Zoll FKS: Silvia Tito als sachverständige Zeugin angeklagter Sat-Betreiber

Liebe Zöllnerinnen und Zöllner in Deutschland:

Ich habe eine Bitte an alle Zöllner, die aufgrund der unzureichenden Gesetzeslage gegen Hermes-Vertragspartner ermitteln müssen.

Wenn Sie mich in „Einzelfällen“ als Zeugin beim Staatsanwalt oder Richter vorschlagen, dann tun Sie das bitte nur in der Form, dass ich bei Gericht und beim Staatsanwalt gegen das bundesweite System der Hermes-Führungskräfte als SACHVERSTÄNDIGE und als WIRTSCHAFTSERMITTELRIN angehört werde!

Ich kann in Einzelfällen nicht als entsprechende Zeugin speziell aussagen, wenn mir von den Vertragspartnern keine Unterlagen zur Verfügung gestellt wurden.

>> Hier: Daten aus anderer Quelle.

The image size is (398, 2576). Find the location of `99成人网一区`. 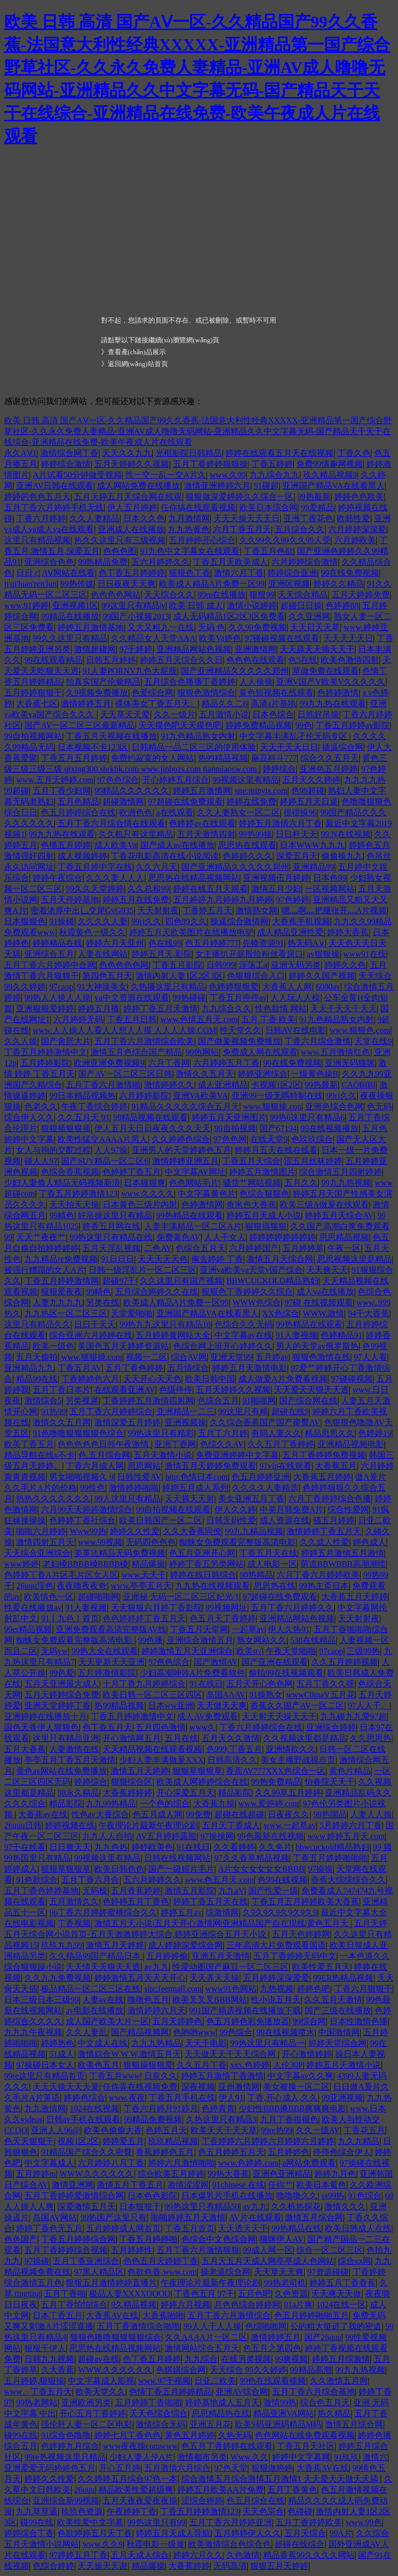 99成人网一区 is located at coordinates (268, 2250).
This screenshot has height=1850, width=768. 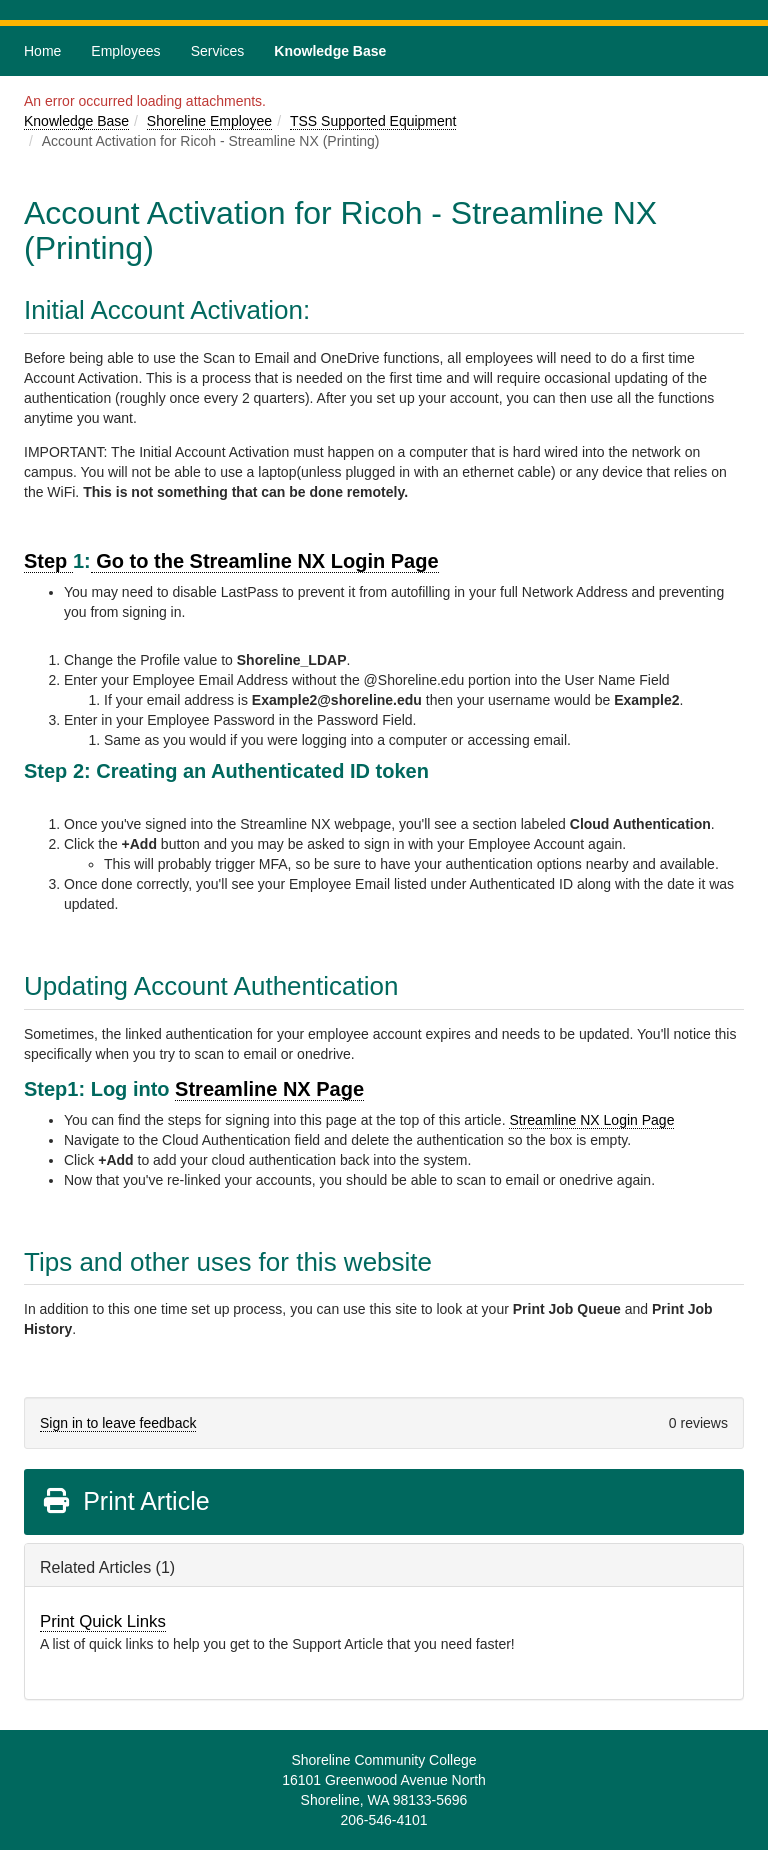 I want to click on Employees, so click(x=125, y=51).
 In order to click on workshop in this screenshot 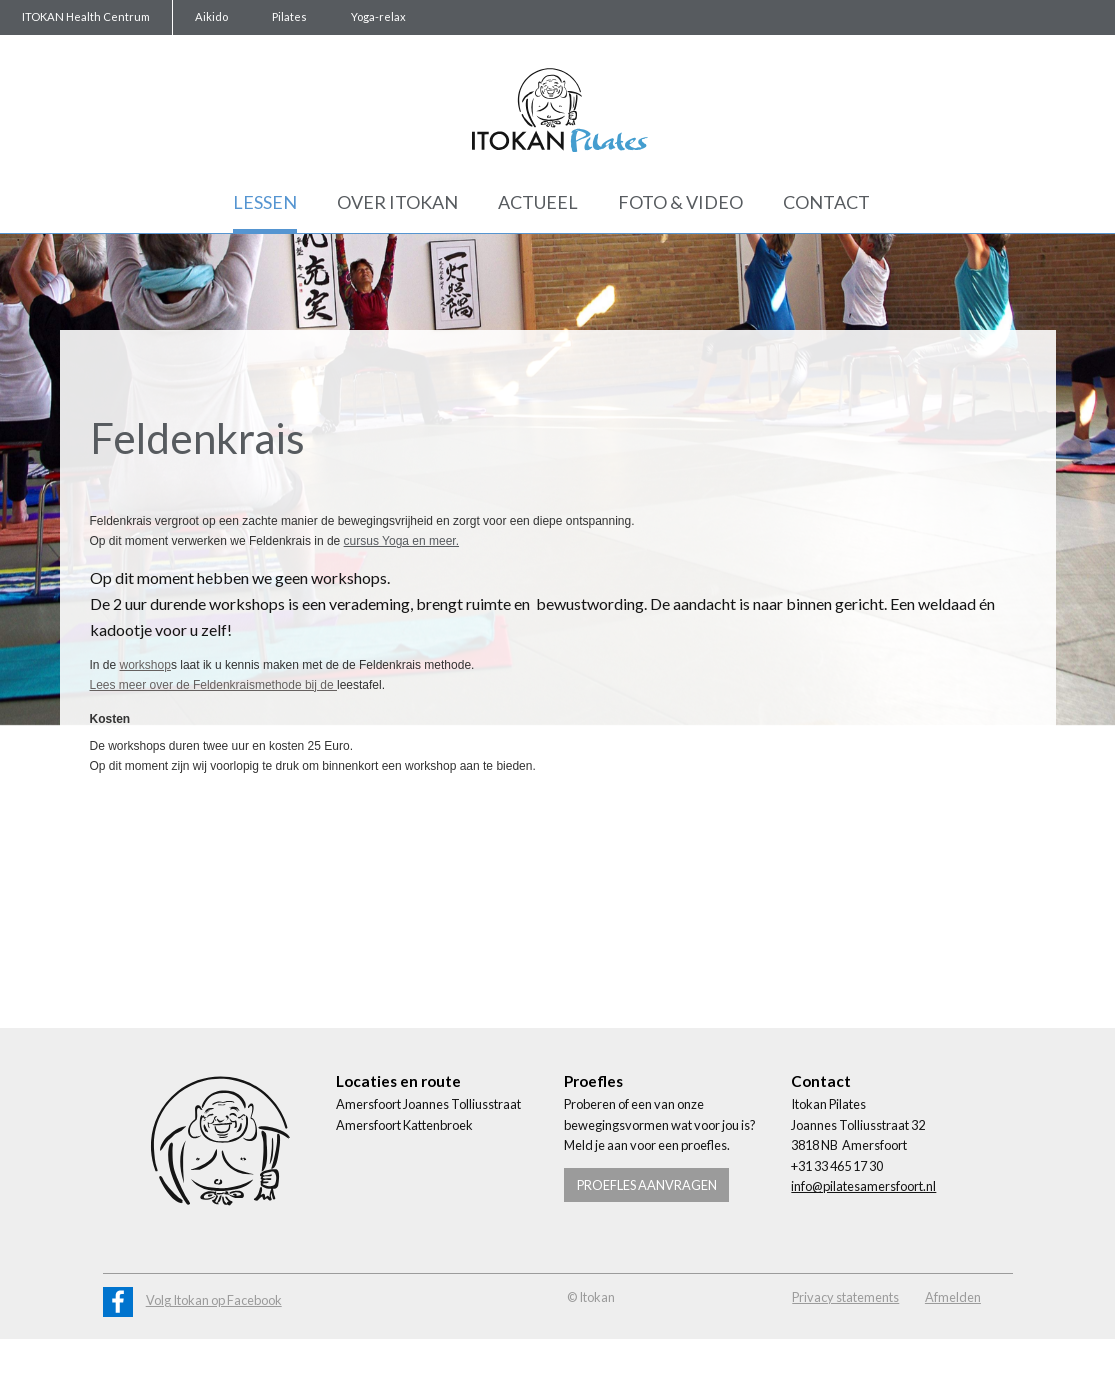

Bitte ersparen Sie mir einen zeitaufwendigen Einsatz bei weit entfertnen Gerichten, der mit enormer Reisezeit zwischen zwei und drei und Tagen verbunden ist, wenn ich ohne Unterlagen des jeweiligen Angeklagten keine Zeugenaussage tätigen kann.

Ich möchte den Zöllnerinnen und Zöllnern auch mein Anliegen öffentlich erklären:

Ein sehr engagierter Zöllner hat im ersten Quartal 2015 dafür gesorgt, dass ein Richter mich als Zeugin vorlud, weil er sich auch mit meinen Ermittlungen über meinen Blog befasste, was ich sehr zu schätzen weiß, aber und jetzt kommt das aber:

Ich konnte in diesem Fall nicht konkret als Zeugin aussagen, weil der ageklagte Sat-Betreiber im Vorwege nicht richtig für meine Ermittlungen mitgearbeitet hat, da er es trotz meiner ständigen Mahnungen versäumte, mir alle Akten in seiner Sache zu übergeben!

Für angeklagte Sat-Betreiber, die zu faul sind um ihre Existenz zu kämpfen, weil sie es nicht schaffen richtig mitzuarbeiten, stehe ich als Zeugin nicht mehr zur Verfügung!

Jetzt kam gerade wieder ein aktueller Fall auf mich zu.

Ein Vertragspartner, der es seit Ende 2013 !!!! nicht geschafft hat, richtig mitzuarbeiten, obwohl die zuständige und ermittelnde Beamtin auch entlastend für diesen Sat-Betreiber ermitteln wollte, wird jetzt angeklagt. Nun soll ich wieder die Kohlen aus dem Feuer holen, aber dazu bin ich nicht mehr bereit!

Der gute Mann, der tatsächlich Opfer des Niederlassungsleiters war, hat es in 1 1/2 Jahren nicht geschafft, mir seine Akten zukommen zu lassen, trotz meiner ständigen Warnungen und nun hat er „den Salat“. Ich soll nun für ihn als Angeklagten eingreifen, aber ich das werde ich nicht tun. Er hat seine letzte Chance wieder nicht wahrgenommen und nun lasse ich ihn ziehen.

Da ich mich schon jetzt auf meine künftige Tätigkeit für Familienunternehmer und damit auf das Jahr 2016 vorbereite, fehlt mir auch die Zeit und ich denke, wenn die betroffenen Sat-Betreiber zu faul sind, sich in eigener Sache zu engagieren, müssen diese eben als Angeklagte ihre eingebrockte Suppe selbst auslöffeln.

Ich hoffe, dass der nun Angeklagte, diese Zeilen jetzt liest und mal über sein fehlendes Engagement nachdenkt.

Also noch einmal für die Vertragspartner der HLG, die in den nächsten Jahren mit SICHERHEIT AUCH noch angeklagt werden und sich dann plötzlich wieder an die engagierte Frau Tito erinnern, weil sie vorher nicht auf die Frau Tito gehört haben:

Ohne Unterlagen keine Zeugin Silvia Tito.

Die Vertragspartner, die bereits 2011 angeklagt wurden und auf meinen Rat nicht gehört haben, mussten auf mich als Zeugin verzichten. Ob das gut für diese Leute war?